Page-level text extractions
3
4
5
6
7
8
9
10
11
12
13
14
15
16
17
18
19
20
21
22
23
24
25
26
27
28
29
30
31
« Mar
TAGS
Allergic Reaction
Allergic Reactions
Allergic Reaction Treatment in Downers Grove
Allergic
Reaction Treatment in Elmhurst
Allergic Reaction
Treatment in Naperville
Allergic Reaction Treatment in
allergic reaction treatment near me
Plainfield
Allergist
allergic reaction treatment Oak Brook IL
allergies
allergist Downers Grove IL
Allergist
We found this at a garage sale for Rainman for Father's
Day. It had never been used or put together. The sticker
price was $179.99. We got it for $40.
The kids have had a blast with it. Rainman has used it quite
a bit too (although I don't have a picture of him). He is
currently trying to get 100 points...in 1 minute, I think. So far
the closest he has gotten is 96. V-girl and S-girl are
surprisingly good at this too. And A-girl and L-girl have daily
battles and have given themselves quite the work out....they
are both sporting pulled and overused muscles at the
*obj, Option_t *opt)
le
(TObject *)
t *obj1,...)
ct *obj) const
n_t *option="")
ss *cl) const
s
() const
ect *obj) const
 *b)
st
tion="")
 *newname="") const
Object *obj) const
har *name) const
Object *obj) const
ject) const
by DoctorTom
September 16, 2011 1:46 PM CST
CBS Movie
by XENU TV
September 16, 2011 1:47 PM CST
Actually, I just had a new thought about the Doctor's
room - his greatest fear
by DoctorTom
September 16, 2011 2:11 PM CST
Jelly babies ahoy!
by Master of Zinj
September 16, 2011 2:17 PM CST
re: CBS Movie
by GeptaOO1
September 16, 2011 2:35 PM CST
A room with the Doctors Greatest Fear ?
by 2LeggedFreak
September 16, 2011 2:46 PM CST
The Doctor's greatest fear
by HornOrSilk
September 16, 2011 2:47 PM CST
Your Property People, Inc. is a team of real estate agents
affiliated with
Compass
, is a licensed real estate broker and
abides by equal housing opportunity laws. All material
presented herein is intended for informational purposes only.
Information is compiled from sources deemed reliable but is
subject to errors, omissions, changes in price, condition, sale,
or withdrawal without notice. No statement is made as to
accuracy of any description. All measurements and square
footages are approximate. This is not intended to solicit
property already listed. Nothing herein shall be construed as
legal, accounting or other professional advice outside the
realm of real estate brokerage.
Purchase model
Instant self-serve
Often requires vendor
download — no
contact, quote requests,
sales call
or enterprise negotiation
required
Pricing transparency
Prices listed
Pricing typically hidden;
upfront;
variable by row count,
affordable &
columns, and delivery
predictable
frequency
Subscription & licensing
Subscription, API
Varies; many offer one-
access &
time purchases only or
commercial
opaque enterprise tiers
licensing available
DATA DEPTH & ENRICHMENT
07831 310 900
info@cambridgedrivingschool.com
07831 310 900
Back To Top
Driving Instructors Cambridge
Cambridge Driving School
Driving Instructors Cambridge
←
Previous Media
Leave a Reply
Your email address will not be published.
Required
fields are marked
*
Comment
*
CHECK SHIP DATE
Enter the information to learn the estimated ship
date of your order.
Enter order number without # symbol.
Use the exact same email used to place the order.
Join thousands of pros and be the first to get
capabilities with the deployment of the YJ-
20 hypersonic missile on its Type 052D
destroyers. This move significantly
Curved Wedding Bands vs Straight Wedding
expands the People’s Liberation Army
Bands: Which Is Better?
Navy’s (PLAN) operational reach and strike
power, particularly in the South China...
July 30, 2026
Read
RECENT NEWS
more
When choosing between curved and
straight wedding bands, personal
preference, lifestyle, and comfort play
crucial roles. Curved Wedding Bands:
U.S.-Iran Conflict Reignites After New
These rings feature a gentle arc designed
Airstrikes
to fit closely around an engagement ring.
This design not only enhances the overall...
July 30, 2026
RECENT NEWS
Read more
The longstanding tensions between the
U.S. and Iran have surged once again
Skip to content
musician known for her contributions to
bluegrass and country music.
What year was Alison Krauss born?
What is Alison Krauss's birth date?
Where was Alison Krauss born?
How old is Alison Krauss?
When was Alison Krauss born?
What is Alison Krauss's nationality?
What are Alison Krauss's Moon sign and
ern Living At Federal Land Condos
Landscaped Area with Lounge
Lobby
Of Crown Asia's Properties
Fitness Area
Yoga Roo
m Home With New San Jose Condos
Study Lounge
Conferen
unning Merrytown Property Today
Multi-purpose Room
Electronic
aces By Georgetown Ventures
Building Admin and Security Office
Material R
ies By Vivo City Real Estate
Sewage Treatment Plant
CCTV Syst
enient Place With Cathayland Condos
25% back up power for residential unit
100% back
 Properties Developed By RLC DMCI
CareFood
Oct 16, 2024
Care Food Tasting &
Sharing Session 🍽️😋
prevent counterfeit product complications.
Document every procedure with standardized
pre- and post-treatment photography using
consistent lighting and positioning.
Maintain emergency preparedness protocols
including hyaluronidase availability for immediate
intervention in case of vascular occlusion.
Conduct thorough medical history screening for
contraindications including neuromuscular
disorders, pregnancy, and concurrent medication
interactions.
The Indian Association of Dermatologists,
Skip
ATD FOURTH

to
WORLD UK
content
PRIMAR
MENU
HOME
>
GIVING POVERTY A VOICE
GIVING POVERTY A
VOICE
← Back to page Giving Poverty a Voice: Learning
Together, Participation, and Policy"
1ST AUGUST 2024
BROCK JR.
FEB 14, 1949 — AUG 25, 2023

Exercise
Every line that contains the string "only" should be copied from the records.

Completed task
presented herein is intended for informational purposes only.
time purchases only or
This design not only enhances the overall...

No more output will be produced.